Climate change in India

The Hindu Kush Himalayas experienced a temperature increase of up to 1.3 degrees Celsius between 1951 and 2014, according to a comprehensive study on climate change in India conducted by the Ministry of Earth Sciences in June 2020. Various areas of Hindi Kush Himalayas have experienced a downward trend. in snowfall and glacier retreat in recent decades, he said.

"Without a doubt, the main driver is a rapidly changing climate, and the Himalayan glaciers do not appear to be able to adjust fast enough to keep up with climate changes," said Jonathan Carrivick, a glaciologist at the University of Leeds and co-author of the study.

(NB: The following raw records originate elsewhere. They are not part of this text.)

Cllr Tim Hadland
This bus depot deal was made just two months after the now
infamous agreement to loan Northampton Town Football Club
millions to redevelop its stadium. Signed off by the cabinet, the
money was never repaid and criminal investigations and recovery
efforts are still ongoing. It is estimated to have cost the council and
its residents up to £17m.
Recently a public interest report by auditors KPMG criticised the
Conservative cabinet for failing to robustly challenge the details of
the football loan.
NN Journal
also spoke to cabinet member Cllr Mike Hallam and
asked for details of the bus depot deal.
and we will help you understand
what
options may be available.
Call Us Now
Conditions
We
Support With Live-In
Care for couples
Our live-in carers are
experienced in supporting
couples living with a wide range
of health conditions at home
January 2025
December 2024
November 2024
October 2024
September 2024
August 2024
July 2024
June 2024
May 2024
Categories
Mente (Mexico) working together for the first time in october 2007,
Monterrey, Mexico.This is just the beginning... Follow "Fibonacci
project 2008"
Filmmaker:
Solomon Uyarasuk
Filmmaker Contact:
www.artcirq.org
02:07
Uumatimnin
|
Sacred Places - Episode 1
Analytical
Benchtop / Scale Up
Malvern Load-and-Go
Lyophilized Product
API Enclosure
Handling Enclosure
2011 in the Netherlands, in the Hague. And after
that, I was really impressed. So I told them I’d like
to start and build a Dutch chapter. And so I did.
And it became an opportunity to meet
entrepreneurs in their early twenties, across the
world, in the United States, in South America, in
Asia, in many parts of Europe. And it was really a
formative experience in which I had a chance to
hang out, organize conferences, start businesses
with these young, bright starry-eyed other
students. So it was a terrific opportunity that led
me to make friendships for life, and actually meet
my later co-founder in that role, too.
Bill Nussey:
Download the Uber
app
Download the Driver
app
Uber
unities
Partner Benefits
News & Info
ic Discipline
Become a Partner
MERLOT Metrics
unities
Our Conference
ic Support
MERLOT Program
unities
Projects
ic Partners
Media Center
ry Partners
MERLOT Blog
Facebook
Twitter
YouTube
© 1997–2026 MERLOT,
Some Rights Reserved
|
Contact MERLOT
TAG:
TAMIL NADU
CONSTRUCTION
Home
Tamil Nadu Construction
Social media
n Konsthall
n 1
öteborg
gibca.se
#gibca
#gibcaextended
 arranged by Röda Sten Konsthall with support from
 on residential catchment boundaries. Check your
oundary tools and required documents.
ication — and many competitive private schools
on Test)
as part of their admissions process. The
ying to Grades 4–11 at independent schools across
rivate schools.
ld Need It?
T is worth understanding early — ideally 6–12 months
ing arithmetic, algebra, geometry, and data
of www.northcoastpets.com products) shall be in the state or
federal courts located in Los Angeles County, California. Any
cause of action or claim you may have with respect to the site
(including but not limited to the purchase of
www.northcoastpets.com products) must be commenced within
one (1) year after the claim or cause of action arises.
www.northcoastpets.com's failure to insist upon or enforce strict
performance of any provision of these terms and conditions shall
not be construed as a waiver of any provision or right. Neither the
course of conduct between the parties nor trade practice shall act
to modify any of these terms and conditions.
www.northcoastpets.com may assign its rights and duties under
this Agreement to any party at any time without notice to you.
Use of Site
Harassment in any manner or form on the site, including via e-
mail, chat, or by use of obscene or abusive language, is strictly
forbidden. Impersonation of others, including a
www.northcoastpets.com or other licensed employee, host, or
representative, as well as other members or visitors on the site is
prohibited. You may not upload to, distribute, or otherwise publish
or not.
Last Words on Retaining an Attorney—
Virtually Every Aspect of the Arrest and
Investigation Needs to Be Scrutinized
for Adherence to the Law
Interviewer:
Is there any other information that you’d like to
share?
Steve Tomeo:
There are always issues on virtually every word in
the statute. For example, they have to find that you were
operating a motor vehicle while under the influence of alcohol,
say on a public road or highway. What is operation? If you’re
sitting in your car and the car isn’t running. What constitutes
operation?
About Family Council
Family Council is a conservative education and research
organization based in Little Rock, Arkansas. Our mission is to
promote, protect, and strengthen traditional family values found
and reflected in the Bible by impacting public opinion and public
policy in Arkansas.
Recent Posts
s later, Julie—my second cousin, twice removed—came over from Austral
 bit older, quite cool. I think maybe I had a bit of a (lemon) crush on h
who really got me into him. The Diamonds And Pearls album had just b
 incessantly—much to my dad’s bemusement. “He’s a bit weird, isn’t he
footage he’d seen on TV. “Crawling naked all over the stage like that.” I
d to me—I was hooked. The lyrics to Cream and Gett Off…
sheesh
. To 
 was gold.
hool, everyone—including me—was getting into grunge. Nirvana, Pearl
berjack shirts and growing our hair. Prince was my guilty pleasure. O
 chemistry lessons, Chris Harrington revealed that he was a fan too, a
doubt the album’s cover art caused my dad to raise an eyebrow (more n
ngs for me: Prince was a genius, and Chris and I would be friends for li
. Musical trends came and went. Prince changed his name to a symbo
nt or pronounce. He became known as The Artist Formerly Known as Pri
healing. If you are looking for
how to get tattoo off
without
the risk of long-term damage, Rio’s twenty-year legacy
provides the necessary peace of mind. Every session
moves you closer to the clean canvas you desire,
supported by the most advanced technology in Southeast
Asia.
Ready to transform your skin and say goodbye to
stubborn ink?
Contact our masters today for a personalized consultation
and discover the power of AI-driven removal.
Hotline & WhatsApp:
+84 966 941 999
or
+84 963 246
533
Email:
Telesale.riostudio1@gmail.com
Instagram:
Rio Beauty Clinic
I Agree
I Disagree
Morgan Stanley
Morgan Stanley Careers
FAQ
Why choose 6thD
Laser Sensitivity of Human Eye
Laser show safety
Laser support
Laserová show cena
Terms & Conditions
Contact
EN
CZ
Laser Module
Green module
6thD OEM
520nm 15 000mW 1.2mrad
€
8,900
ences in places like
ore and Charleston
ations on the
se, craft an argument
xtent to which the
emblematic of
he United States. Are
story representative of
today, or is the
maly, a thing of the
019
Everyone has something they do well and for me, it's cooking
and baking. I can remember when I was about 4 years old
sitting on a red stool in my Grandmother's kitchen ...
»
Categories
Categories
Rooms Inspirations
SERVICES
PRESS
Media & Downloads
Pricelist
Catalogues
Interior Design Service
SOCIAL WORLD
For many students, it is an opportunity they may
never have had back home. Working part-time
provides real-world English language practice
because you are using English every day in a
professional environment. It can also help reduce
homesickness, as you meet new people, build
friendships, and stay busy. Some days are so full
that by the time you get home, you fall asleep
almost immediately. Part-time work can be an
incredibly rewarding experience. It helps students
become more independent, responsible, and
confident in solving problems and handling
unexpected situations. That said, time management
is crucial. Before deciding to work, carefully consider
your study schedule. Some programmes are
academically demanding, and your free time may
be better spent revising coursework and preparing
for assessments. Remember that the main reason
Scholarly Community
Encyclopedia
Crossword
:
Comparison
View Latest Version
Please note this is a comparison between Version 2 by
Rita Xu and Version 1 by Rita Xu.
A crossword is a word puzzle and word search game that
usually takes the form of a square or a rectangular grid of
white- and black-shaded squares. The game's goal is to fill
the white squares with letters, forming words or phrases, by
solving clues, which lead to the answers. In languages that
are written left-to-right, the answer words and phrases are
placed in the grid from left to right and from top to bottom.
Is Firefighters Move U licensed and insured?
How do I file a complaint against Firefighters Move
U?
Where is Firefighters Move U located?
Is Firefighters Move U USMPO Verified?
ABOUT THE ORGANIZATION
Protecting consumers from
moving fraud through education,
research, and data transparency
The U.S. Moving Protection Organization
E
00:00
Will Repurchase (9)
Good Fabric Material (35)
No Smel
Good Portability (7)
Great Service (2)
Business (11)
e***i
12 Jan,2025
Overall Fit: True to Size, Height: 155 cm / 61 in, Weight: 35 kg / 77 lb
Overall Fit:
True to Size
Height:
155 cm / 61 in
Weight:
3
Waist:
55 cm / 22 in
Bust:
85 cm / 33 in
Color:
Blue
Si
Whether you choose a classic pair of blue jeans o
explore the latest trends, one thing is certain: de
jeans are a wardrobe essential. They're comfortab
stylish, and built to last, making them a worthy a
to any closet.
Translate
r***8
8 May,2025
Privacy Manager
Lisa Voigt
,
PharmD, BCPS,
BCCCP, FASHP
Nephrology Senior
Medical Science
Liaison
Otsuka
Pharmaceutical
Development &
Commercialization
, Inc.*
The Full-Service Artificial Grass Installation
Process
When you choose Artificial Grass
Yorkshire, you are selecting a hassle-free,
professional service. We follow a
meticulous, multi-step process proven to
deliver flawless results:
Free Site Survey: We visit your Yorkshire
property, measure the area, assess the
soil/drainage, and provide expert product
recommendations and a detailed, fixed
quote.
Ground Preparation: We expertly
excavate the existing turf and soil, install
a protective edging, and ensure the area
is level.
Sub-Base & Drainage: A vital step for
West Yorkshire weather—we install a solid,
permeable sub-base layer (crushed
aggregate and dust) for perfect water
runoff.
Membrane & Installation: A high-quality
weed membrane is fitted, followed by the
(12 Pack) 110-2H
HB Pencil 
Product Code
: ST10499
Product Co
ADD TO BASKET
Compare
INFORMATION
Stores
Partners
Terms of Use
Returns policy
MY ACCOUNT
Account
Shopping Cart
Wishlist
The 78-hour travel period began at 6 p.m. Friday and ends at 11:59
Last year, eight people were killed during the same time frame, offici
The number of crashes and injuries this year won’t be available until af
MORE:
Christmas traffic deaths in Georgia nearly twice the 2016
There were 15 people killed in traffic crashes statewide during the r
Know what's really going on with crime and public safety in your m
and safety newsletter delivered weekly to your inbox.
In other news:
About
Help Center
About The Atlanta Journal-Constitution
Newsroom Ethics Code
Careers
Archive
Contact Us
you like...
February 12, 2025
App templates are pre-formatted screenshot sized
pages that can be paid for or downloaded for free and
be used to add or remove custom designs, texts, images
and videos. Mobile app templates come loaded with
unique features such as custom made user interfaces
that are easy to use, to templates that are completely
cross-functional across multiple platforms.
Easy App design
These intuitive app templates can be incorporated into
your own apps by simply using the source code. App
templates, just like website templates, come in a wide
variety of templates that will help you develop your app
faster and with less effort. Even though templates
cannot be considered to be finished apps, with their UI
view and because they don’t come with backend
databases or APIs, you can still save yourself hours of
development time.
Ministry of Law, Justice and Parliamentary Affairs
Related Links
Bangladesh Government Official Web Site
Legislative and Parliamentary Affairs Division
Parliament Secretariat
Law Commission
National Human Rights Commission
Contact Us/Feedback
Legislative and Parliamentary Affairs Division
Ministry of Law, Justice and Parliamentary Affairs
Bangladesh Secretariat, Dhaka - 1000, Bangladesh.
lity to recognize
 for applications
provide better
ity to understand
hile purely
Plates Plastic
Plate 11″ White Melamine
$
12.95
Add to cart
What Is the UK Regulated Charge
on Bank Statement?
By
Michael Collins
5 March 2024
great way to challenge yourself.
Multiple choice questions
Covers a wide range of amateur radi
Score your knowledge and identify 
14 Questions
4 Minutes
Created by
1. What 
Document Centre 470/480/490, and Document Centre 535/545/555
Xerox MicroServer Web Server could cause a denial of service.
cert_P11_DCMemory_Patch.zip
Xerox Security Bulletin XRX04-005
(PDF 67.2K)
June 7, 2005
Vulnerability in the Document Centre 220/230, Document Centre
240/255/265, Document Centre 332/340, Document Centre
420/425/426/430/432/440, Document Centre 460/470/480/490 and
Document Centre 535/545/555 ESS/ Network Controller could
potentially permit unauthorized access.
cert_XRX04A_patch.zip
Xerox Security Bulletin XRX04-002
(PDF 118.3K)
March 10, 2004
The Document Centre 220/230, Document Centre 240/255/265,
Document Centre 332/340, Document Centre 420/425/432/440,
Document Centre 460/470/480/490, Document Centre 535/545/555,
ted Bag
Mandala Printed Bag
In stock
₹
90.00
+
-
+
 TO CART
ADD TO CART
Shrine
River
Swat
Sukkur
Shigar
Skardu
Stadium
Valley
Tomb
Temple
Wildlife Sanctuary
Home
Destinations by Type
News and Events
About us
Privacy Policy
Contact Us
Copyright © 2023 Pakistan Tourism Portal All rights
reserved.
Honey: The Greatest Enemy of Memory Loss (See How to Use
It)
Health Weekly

Changes in the South Asian monsoon may also have played a role in ice loss in the Himalayas, the researchers said. Global sea levels are forecast to rise between 2 and 6 feet by 2100, according to NASA satellite data, and such projections underestimate the impact of climate change on sea-level rise.

Scientists have warned that a dangerous rise in sea level will occur if global warming reaches about 3 degrees Celsius, or 5.4 degrees Fahrenheit, above pre-industrial levels. The Earth has already exceeded 1 degree Celsius of warming.